A distopia é uma ferramenta poderosa que escancara o tempo, a cultura, o momento político que a produz. 1984 é escrito no pós-guerra, à luz da ascensão do fascismo europeu e de um mundo bipolar. Robocop (1987) aponta um holofote cáustico para a comercialização de estruturas sociais que deveriam zelar pelo interesse e bem estar de todos, mantendo a prerrogativa do uso da força em uma instância o quão neutra seja possível. 

Mas nenhuma distopia brota do nada. Elas nascem em partos longos, dolorosos, catárticos, absurdos. E não há como negar: vivemos hoje uma distopia. Como em Uma Cilada para Roger Rabbit (1988), o surreal transbordou dos delírios e hoje coabita nossas famílias, nossa comunidade, nossa presidência.

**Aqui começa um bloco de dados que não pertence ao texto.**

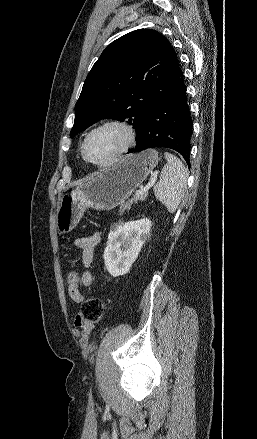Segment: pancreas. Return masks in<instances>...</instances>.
Here are the masks:
<instances>
[{
	"label": "pancreas",
	"instance_id": "obj_1",
	"mask_svg": "<svg viewBox=\"0 0 257 439\" xmlns=\"http://www.w3.org/2000/svg\"><path fill=\"white\" fill-rule=\"evenodd\" d=\"M146 198H147V193H144V194L139 195V196H136V195L133 196V198H131L127 202L121 204L120 209H119V215H122L126 210H129L133 203H137L138 201H144V200H146Z\"/></svg>",
	"mask_w": 257,
	"mask_h": 439
}]
</instances>
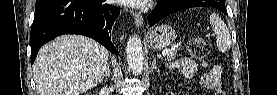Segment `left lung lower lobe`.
<instances>
[{"label":"left lung lower lobe","mask_w":277,"mask_h":95,"mask_svg":"<svg viewBox=\"0 0 277 95\" xmlns=\"http://www.w3.org/2000/svg\"><path fill=\"white\" fill-rule=\"evenodd\" d=\"M201 0H158V5L148 16V23L153 26L165 16L186 8L200 6ZM227 14L225 6L217 8Z\"/></svg>","instance_id":"left-lung-lower-lobe-1"}]
</instances>
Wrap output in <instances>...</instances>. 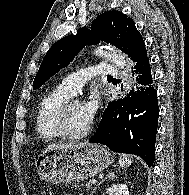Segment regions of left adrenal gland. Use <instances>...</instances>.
<instances>
[{"instance_id": "a2214340", "label": "left adrenal gland", "mask_w": 189, "mask_h": 195, "mask_svg": "<svg viewBox=\"0 0 189 195\" xmlns=\"http://www.w3.org/2000/svg\"><path fill=\"white\" fill-rule=\"evenodd\" d=\"M114 172H109V174H107V176L104 178V179H102L99 183H98V185L97 186H95L94 188H93V190H92V192H91V195H93L95 192H96V190H97V188L105 181V180H107V179H112V178H114Z\"/></svg>"}]
</instances>
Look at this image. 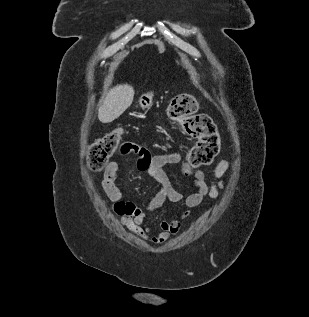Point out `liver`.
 <instances>
[{
    "label": "liver",
    "instance_id": "obj_1",
    "mask_svg": "<svg viewBox=\"0 0 309 317\" xmlns=\"http://www.w3.org/2000/svg\"><path fill=\"white\" fill-rule=\"evenodd\" d=\"M134 89L131 85H117L110 89L98 109V118L103 123H110L122 115L132 104Z\"/></svg>",
    "mask_w": 309,
    "mask_h": 317
}]
</instances>
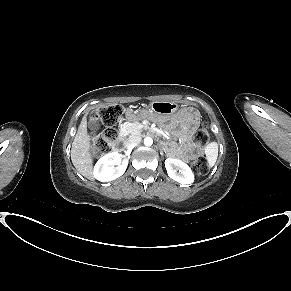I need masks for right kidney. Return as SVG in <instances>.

Nessa distopia rebenta do absurdo, a própria ficção científica pode pouco. Faz-se necessário romper com as amarras e contrapesos realistas. E é aí que reside a importância – a meu ver – da fantasia. E da obra literária mais importante de todos os tempos: O Senhor dos Anéis. 

Antes de mais nada: J.R.R. Tolkien, autor de O Senhor dos Anéis, O Hobbit, O Silmarillion, Contos Inacabados, Filhos de Húrin, A Queda de Gondolin e muitos outros, esteve diretamente envolvido com os conflitos da Primeira Guerra Mundial, e indiretamente envolvido com a Segunda Guerra Mundial. Entretanto, em cartas e entrevistas, faz questão de esclarecer que nunca foi sua intenção criar alegorias ou metáforas, seja para as guerras ou para quaisquer outras questões políticas e socioculturais da modernidade. Porque para ele, alegorias e metáforas tiram do leitor sua principal ferramenta de significado e engajamento: a liberdade. Então não, Sauron não é Hitler ou qualquer outra pessoa real. 

Mas a partir da minha liberdade, concedida pelo próprio Tolkien, me vejo encurralado numa inescapável analogia: a da escolha da esperança. 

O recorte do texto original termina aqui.